# Wolverine Sharpening jig install?



## ryjonesacct (Dec 9, 2013)

I recently got started turning pens and turning in general, and quickly realized I need to sharpen my chisels. Everywhere I looked it seemed like the Wolverine sharpening jig was the way to go. So I forked over the $90 for the jig, but now I am trying to figure out how to install it with my grinder. Is the wolverine jig system supposed to come with hardware to install the bases? Mine didn't there are some really small screws and some sheet metal pieces that I'm not sure how they fit in. Also it comes with some very basic instructions, but not very in depth. Am I just being stupid and I should just screw it in with whatever I have lying around the shop? I just feel a little ripped off for paying $90 and they don't even give you anything to install it and get you up and running. Also what are the sheet metal parts for? and where do they fit in.  Sorry I hope this is the right forum for this question, I figure someone out there has the jig and knows what to do. Thanks in advance


----------



## Mack C. (Dec 9, 2013)

ryjonesacct said:


> I recently got started turning pens and turning in general, and quickly realized I need to sharpen my chisels. Everywhere I looked it seemed like the Wolverine sharpening jig was the way to go. So I forked over the $90 for the jig, but now I am trying to figure out how to install it with my grinder. Is the wolverine jig system supposed to come with hardware to install the bases? Mine didn't there are some really small screws and some sheet metal pieces that I'm not sure how they fit in. Also it comes with some very basic instructions, but not very in depth. Am I just being stupid and I should just screw it in with whatever I have lying around the shop? I just feel a little ripped off for paying $90 and they don't even give you anything to install it and get you up and running. Also what are the sheet metal parts for? and where do they fit in. Sorry I hope this is the right forum for this question, I figure someone out there has the jig and knows what to do. Thanks in advance


My Wolverine directly from Oneway www.oneway.ca came with very easy and explicit instruction with respect to installation! You are missing the instructions, it appears!


----------



## gimpy (Dec 9, 2013)

If you only paid $90.00 for it, you didn't get the whole system, you may want to check on what you actually orderd


----------



## ryjonesacct (Dec 9, 2013)

gimpy said:


> If you only paid $90.00 for it, you didn't get the whole system, you may want to check on what you actually orderd



It was two bases with the V arm and the platform here is a link to it on Amazon, but I bought it from my local woodcraft.
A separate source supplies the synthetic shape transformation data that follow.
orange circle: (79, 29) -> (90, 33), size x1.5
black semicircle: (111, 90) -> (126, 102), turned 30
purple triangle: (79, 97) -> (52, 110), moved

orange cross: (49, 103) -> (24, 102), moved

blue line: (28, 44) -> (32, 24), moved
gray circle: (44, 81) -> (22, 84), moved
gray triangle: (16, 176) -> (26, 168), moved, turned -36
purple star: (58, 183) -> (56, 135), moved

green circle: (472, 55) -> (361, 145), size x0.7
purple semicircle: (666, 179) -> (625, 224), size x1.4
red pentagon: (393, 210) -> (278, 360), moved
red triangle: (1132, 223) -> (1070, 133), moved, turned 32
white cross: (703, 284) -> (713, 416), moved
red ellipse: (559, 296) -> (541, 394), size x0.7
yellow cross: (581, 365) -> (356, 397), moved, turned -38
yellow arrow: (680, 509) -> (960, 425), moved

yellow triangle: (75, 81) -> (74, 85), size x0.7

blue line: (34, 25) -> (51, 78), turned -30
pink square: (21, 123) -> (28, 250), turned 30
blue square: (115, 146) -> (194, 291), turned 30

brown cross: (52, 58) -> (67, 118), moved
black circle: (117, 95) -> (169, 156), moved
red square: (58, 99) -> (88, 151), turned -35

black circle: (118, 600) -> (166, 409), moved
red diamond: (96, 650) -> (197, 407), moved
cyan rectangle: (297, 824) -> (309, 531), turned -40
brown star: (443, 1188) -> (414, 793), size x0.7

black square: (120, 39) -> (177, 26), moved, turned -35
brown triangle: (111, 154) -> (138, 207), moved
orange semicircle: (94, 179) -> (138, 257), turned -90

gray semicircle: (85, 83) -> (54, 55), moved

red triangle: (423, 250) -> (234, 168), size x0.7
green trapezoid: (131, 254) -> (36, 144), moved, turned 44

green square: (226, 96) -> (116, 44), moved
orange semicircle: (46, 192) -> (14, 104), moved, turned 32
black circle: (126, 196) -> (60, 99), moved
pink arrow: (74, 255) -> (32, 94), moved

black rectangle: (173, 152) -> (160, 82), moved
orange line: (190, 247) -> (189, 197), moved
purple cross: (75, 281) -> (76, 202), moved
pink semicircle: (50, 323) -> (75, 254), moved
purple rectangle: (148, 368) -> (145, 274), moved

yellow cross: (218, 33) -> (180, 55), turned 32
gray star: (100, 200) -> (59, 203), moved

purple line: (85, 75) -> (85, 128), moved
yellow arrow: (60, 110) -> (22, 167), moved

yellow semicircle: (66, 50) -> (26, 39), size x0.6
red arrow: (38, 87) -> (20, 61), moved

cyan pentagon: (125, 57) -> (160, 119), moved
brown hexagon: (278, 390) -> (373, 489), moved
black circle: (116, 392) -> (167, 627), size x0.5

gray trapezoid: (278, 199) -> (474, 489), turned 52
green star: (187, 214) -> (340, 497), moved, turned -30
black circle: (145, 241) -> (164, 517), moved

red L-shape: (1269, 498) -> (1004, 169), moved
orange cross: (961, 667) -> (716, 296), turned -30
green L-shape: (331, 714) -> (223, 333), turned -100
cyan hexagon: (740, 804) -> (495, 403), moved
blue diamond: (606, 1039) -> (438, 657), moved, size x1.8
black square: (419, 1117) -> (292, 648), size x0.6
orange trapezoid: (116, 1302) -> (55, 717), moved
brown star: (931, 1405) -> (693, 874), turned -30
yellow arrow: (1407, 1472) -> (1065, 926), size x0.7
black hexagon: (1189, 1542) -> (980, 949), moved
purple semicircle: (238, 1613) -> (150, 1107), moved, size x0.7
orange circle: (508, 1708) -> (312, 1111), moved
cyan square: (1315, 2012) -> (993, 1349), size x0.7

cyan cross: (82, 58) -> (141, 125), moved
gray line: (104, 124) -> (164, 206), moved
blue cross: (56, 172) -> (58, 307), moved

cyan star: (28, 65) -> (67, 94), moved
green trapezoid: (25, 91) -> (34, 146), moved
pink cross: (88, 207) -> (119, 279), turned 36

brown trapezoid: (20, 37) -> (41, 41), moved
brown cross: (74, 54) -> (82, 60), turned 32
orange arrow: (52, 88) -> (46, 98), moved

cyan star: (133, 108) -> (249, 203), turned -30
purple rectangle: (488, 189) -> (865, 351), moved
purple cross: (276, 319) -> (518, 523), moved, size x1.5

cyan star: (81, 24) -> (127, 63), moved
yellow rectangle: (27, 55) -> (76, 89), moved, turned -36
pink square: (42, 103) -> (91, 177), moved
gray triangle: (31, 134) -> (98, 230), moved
Oneway Wolverine Grinding Jig - Amazon.com


----------



## turnin4fun (Dec 9, 2013)

Look online, there are a lot of help articles for installing this kit. I installed mine and had no issues then later ordered all of the rest of the accessories. The sheet metal parts are guides, I just threw mine away.

Good luck, you will love the system, it is easy to install once you look at a few articles online.


----------



## MarkD (Dec 9, 2013)

Here are some instructions from the Rockler site:
http://go.rockler.com/tech/RTD10000109AA.pdf


----------



## jeff (Dec 9, 2013)

Here's a little video that might help you out:

[ytmini]31pzViUhJuQ[/ytmini]


----------



## George417 (Dec 9, 2013)

*Good Video*



jeff said:


> Here's a little video that might help you out:
> 
> [ytmini]31pzViUhJuQ[/ytmini]



Very good video, and part 2 is also good


----------



## ossaguy (Dec 9, 2013)

Those are great videos!

The only thing I'd add,is marking the old edge with a magic marker before making the first pass,then checking to see if I'm off a bit on the angle.

That's how they do it on the wolvering site.

After watching that,I'd like to get the wheel truing jig they show.I use the diamond one that comes with the grinder,but I'll bet it's not as accurate as the jig.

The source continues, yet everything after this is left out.